At first glance, two 50-something women with breast cancer appear to have similar cases. But an article by Wilmot Cancer Institute experts points out that technically, only one woman is eligible for a newer, potentially lifesaving treatment due to slight differences in tumor markers.
The article raises questions about rules around using the latest therapies — and illustrates how nuances in tumor biology can have a major influence on treatment choices. It also speaks to the critical need for consistent, high standards for pathology testing across the U.S.
Co-author Ruth O’Regan, M.D., a national thought-leader in breast cancer and executive at Wilmot, would like to see the U.S. follow Europe and loosen the limitations for the breast cancer treatment in question, known as CDK inhibitors.
“We believe that restricting the use of these drugs is controversial and deserves more discussion,” she said.
O’Regan and David Hicks, M.D., a professor of Pathology and Laboratory Medicine who has devoted his career to innovations in breast tumor analysis, described two cases of breast cancer in postmenopausal women in a “Grand Rounds” article in the Journal of Clinical Oncology.
Both women were diagnosed with stage 2 breast cancer, which had begun to spread to the lymph nodes. Each woman faced a high risk of the cancer recurring after initial treatment was completed. Testing also showed that the hormones estrogen and progesterone were largely fueling each person’s disease.

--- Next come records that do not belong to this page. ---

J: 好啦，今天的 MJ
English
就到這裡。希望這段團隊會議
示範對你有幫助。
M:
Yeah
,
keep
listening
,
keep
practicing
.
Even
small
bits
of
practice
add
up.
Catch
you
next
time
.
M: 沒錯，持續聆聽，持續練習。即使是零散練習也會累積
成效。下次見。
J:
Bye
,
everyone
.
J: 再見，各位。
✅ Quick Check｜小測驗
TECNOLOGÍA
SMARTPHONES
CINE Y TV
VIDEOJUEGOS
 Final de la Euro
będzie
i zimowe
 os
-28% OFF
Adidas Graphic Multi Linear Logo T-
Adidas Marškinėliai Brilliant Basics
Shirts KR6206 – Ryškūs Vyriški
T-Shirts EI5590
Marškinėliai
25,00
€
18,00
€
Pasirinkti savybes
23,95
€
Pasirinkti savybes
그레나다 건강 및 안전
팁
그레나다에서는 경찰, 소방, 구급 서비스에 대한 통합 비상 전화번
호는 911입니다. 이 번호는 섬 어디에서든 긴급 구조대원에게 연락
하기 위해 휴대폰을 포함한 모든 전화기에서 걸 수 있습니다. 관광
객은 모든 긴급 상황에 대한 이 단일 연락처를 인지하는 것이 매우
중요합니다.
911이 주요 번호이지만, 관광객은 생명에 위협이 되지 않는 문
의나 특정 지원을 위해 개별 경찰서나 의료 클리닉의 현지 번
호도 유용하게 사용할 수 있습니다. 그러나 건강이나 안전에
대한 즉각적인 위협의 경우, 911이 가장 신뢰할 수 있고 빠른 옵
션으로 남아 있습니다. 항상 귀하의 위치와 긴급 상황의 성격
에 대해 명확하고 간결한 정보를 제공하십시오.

A key fact separated these Wilmot patients, however: Only one was eligible for CDK therapy, which has a proven survival advantage.

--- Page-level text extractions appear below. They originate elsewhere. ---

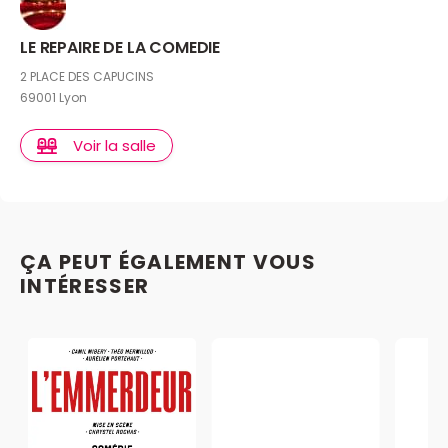
LE REPAIRE DE LA COMEDIE
2 PLACE DES CAPUCINS
69001 Lyon
Voir la salle
ÇA PEUT ÉGALEMENT VOUS
INTÉRESSER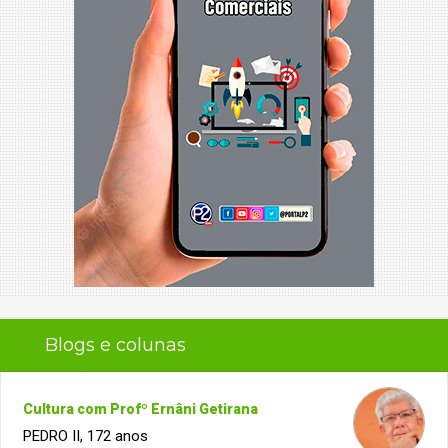
Blogs e colunas
Cultura com Profº Ernâni Getirana
PEDRO II, 172 anos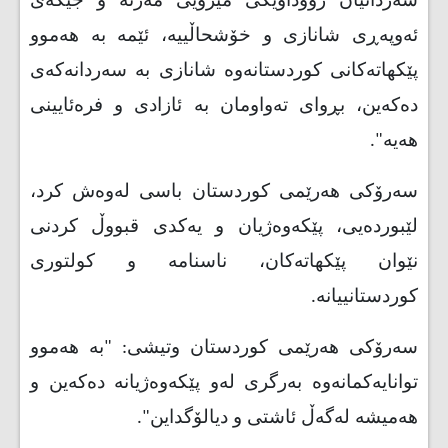
سەردانیان رووداوێکی مێژویی مەزنە و جێگەی
ئەوپەڕی شانازی و خۆشحاڵییە، ئێمە بە هەموو
پێکهاتەکانی کوردستانەوە شانازی بە سەردانەکەی
دەکەین، بڕوای تەواومان بە ئازادی و فرەئایینی
هەیە".
سەرۆکی هەرێمی کوردستان باسی لەوەش کرد،
لێبوردەیی، پێکەوەژیان و یەکدی قبووڵ کردنی
نێوان پێکهاتەکان، ناسنامە و کولتوری
کوردستانییانە.
سەرۆکی هەرێمی کوردستان وتیشی: "بە هەموو
توانایەکمانەوە بەرگری لەو پێکەوەژیانە دەکەین و
هەمیشە لەگەڵ ئاشتی و دیالۆگداین".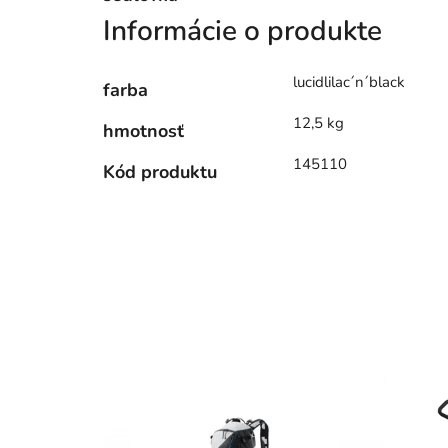
Informácie o produkte
lucidlilac´n´black
farba
12,5 kg
hmotnosť
145110
Kód produktu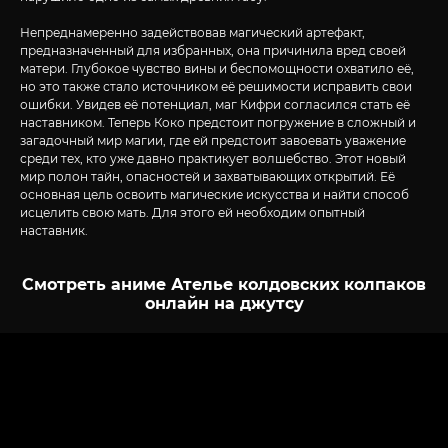
Непреднамеренно задействовав магический артефакт,
предназначенный для избранных, она причинила вред своей
матери. Глубокое чувство вины и беспомощности охватило её,
но это также стало источником её решимости исправить свои
ошибки. Увидев её потенциал, маг Кифри согласился стать её
наставником. Теперь Коко предстоит погружение в сложный и
загадочный мир магии, где ей предстоит завоевать уважение
среди тех, кто уже давно практикует волшебство. Этот новый
мир полон тайн, опасностей и захватывающих открытий. Её
основная цель освоить магические искусства и найти способ
исцелить свою мать. Для этого ей необходим опытный
наставник.
Смотреть аниме Ателье колдовских колпаков
онлайн на джутсу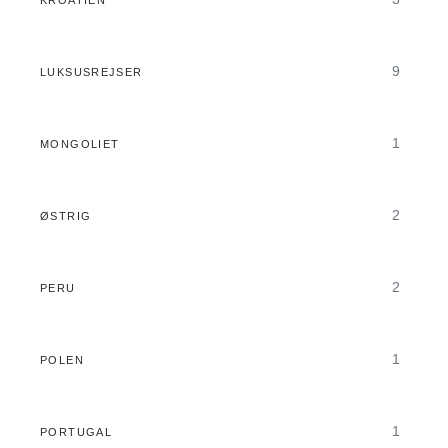
9
LUKSUSREJSER
1
MONGOLIET
2
ØSTRIG
2
PERU
1
POLEN
1
PORTUGAL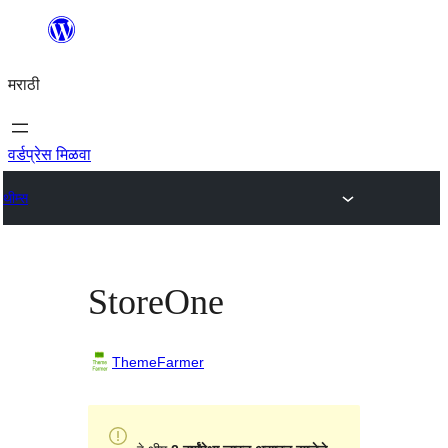
सामुग्रीवर
जा
मराठी
वर्डप्रेस मिळवा
थीम्स
StoreOne
ThemeFarmer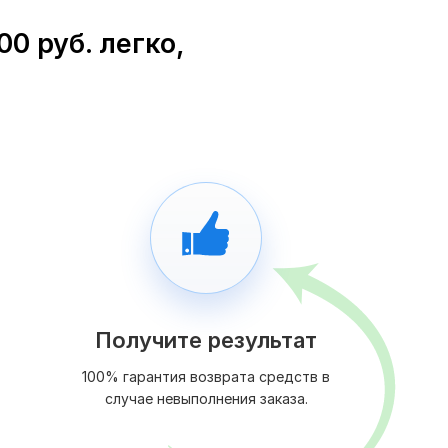
0 руб. легко,
Получите результат
100% гарантия возврата средств в
случае невыполнения заказа.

The reason? Her tumor had a higher level of a cancer-related gene known as Ki-67, indicating rapid reproduction of cancer cells.
A mixed bag of clinical trial data has shown that certain levels of Ki-67 in breast tumors support better outcomes for patients who are treated with CDK inhibitors. The FDA approved the use of CDK inhibitors for individuals whose tumors have Ki-67 levels of 20 percent or higher.
But, O’Regan said, this leaves out women whose tumors have Ki-67 markers at 15-to-19 percent, for example, even though other factors in their cases may indicate that treatment with the drug would help.
One clinical trial in the U.S. does, in fact, support the use of the newer drug for tumors with lower levels of Ki-67, and Europe’s equivalent of the FDA approved the CDK treatment without limitations, O’Regan noted.
The lynchpin in the U.S. is that measurement of Ki-67 is notoriously inconsistent across hospital systems and clinical laboratories. Many institutions do not routinely check for this tumor marker — although all breast cancer patients at Wilmot receive Ki-67 testing in optimal, standardized laboratory conditions, O’Regan said.
It will take time to overcome the testing hurdle nationwide, Hicks and O’Regan wrote, due to variability among practices and materials available.
Meanwhile, O’Regan continues to assess cases on an individual basis, often in collaboration with Wilmot’s tumor board, and has achieved insurance approval for CDK therapy for a few patients that fell outside of current FDA eligibility requirements, she said.
CDK inhibitors are also available to women with stage 4 breast cancer; limitations only exist for earlier-stage disease. Breast cancer patients should ask their doctors about this newer form of treatment, O'Regan said.
O’Regan is the Charles A. Dewey Professor and Chair of Medicine at the University of Rochester Medical Center, as well as the Associate Director of Wilmot’s education and mentoring program. Hicks has studied tumor markers in breast cancer for several years at URMC and helped to develop national guidelines on estrogen-receptor and HER2 gene testing.